(Saved data entries)
----
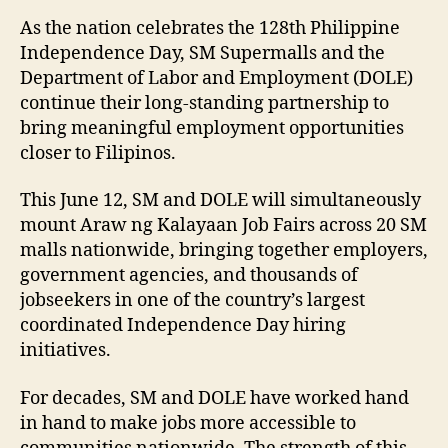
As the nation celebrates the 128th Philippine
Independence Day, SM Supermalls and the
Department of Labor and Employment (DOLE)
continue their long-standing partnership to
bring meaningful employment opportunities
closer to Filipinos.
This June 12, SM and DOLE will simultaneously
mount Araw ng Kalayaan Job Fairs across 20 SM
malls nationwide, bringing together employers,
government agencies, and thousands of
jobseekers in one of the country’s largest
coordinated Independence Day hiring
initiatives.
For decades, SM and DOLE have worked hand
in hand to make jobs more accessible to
----
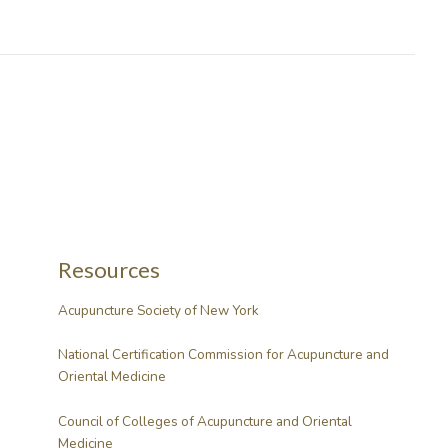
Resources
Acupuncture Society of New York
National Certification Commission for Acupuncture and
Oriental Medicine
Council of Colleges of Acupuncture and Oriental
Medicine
----
--- WHAT IS REQUIRED ---
In the entries above, find the line holding "coordinated Independence Day hiring" and the line holding "in hand to make jobs more accessible to", then retype exactly those two lines and every line between them, and nothing else.

--- ANSWER SPACE ---
coordinated Independence Day hiring
initiatives.
For decades, SM and DOLE have worked hand
in hand to make jobs more accessible to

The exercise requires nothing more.